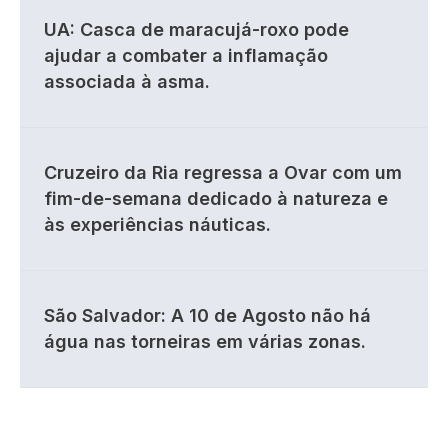
UA: Casca de maracujá-roxo pode
ajudar a combater a inflamação
associada à asma.
Cruzeiro da Ria regressa a Ovar com um
fim-de-semana dedicado à natureza e
às experiências náuticas.
São Salvador: A 10 de Agosto não há
água nas torneiras em várias zonas.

● **How to complete this task**
Write out the listing above exactly, images omitted.

● **Reply to the exercise**
UA: Casca de maracujá-roxo pode
ajudar a combater a inflamação
associada à asma.
Cruzeiro da Ria regressa a Ovar com um
fim-de-semana dedicado à natureza e
às experiências náuticas.
São Salvador: A 10 de Agosto não há
água nas torneiras em várias zonas.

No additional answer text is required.